DataFusion & SQL Analytics

DataFusion is Flow-Like’s SQL analytics engine. It lets you query data from multiple sources—CSVs, Parquet files, databases, cloud storage—using standard SQL, all unified under a single query interface.

How It Works

DataFusion creates a virtual SQL layer over your data:

┌─────────────────────────────────────────────────────────────┐
│                    DataFusion Session                       │
│                                                             │
│   ┌─────────┐  ┌─────────┐  ┌──────────┐  ┌──────────────┐ │
│   │  CSV    │  │ Parquet │  │ Postgres │  │  Delta Lake  │ │
│   │  Files  │  │  Files  │  │   Table  │  │    Table     │ │
│   └────┬────┘  └────┬────┘  └────┬─────┘  └──────┬───────┘ │
│        │            │            │               │          │
│        └────────────┴─────┬──────┴───────────────┘          │
│                           │                                  │
│                    ┌──────▼──────┐                          │
│                    │  SQL Query  │                          │
│                    │   Engine    │                          │
│                    └──────┬──────┘                          │
│                           │                                  │
│                    ┌──────▼──────┐                          │
│                    │   Results   │                          │
│                    │  (CSVTable) │                          │
│                    └─────────────┘                          │
└─────────────────────────────────────────────────────────────┘

Creating a Session

Start by creating a DataFusion session:

Create DataFusion Session
    │
    ├── Memory Limit: (optional, e.g., "4GB")
    ├── Batch Size: 8192
    ├── Enable Object Store: true
    │
    └── Session ──▶ (DataFusion session reference)

Configuration options:

Option	Description	Default
Memory Limit	Maximum memory for queries	Unlimited
Batch Size	Rows processed at once	8192
Enable Object Store	Allow cloud storage access	true
Parallelize	Number of parallel workers	Auto

Mounting Data Sources

Mount CSV Files

Mount CSV
    │
    ├── Session: (DataFusion session)
    ├── Path: (FlowPath to CSV)
    ├── Table Name: "sales"
    ├── Has Header: true
    ├── Delimiter: ","
    │
    └── Session ──▶ (session with table registered)
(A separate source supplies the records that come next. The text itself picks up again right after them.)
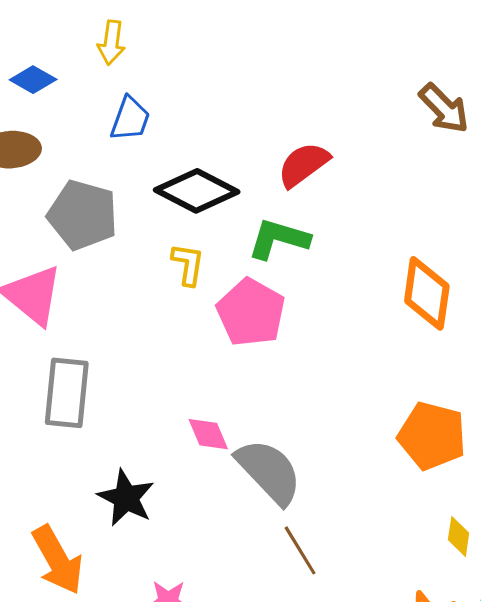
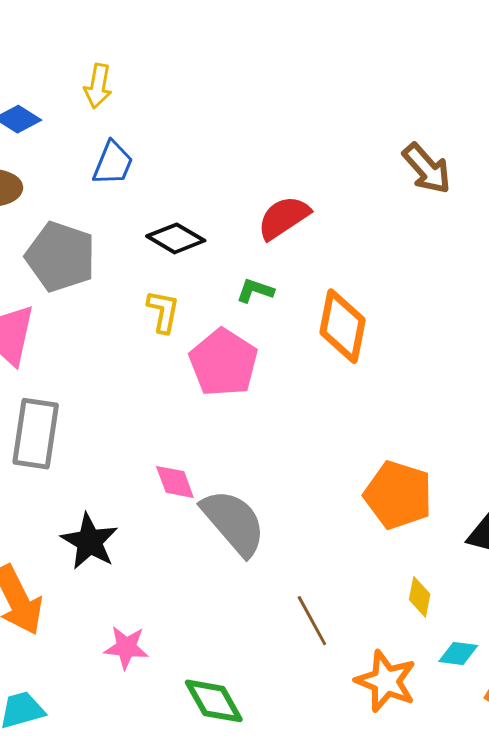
black diamond: (197, 191) -> (176, 238), size x0.7
green L-shape: (279, 239) -> (255, 291), size x0.6
orange diamond: (427, 293) -> (343, 326), moved
brown line: (300, 550) -> (312, 621), moved

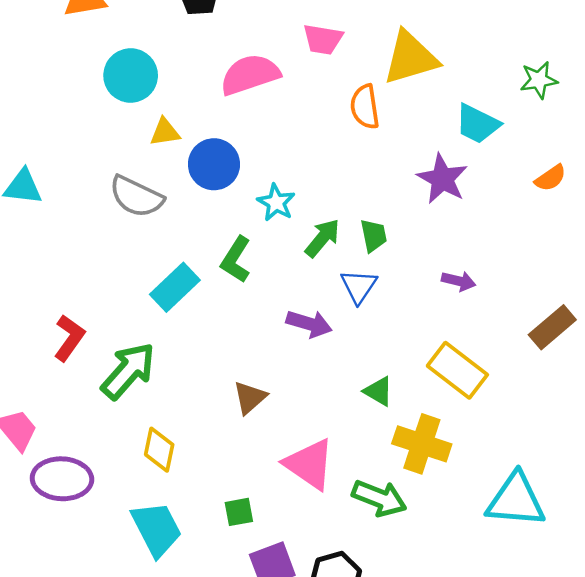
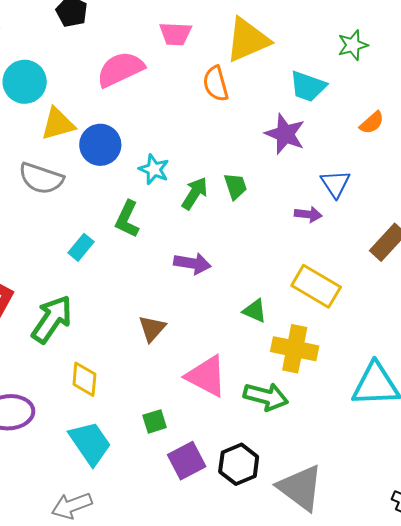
yellow triangle: (165, 132) -> (58, 124), size x1.4
blue triangle: (359, 286) -> (335, 184), moved
cyan rectangle: (175, 287) -> (81, 247), size x0.7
Now query: SELECT * FROM sales

Mount Parquet Files

Mount Parquet
    │
    ├── Session: (DataFusion session)
    ├── Path: (FlowPath to Parquet)
    ├── Table Name: "events"
    │
    └── Session ──▶ (session with table)

Mount JSON/NDJSON

Mount JSON
    │
    ├── Session: (DataFusion session)
    ├── Path: (FlowPath to JSON)
    ├── Table Name: "logs"
    │
    └── Session ──▶ (session with table)

Register LanceDB Tables

Use data from your LanceDB databases:

Register Lance Table
    │
    ├── Session: (DataFusion session)
    ├── Database: (LanceDB connection)
    ├── Alias: "customers"
    │
    └── Session ──▶ (session with table)

Register CSV Tables (In-Memory)

For CSVTable data already in memory:

Register CSV Table
    │
    ├── Session: (DataFusion session)
    ├── CSV Table: (CSVTable from previous node)
    ├── Table Name: "processed_data"
    │
    └── Session ──▶ (session with table)

Connecting to Databases

DataFusion supports federated queries across multiple databases.

PostgreSQL

Register PostgreSQL
    │
    ├── Session: (DataFusion session)
    ├── Host: "db.example.com"
    ├── Port: 5432
    ├── Database: "analytics"
    ├── Schema: "public"
    ├── User: (secret reference)
    ├── Password: (secret reference)
    ├── Table: "transactions"
    ├── Alias: "txns"
    ├── SSL Mode: "require"
    │
    └── Session ──▶ (session with database table)

MySQL

Register MySQL
    │
    ├── Session: (DataFusion session)
    ├── Host: "mysql.example.com"
    ├── Port: 3306
    ├── Database: "app_db"
    ├── User: (secret)
    ├── Password: (secret)
    ├── Table: "users"
    ├── Alias: "users"
    │
    └── Session ──▶ (session with table)

Other Databases

Database	Node	Notes
SQLite	Register SQLite	File-based, local only
DuckDB	Register DuckDB	Embedded analytics
ClickHouse	Register ClickHouse	Column-oriented OLAP
Oracle	Register Oracle	Enterprise database

Data Lakes

Delta Lake

Query Delta Lake tables with time travel:

Register Delta Lake
    │
    ├── Session: (DataFusion session)
    ├── Path: (FlowPath to delta table)
    ├── Table Name: "orders"
    │
    └── Session ──▶ (session with Delta table)

Time Travel:

Delta Time Travel
    │
    ├── Session: (DataFusion session)
    ├── Path: (FlowPath to delta table)
    ├── Table Name: "orders_historical"
    ├── Version: 5  (or timestamp)
    │
    └── Session ──▶ (session with historical version)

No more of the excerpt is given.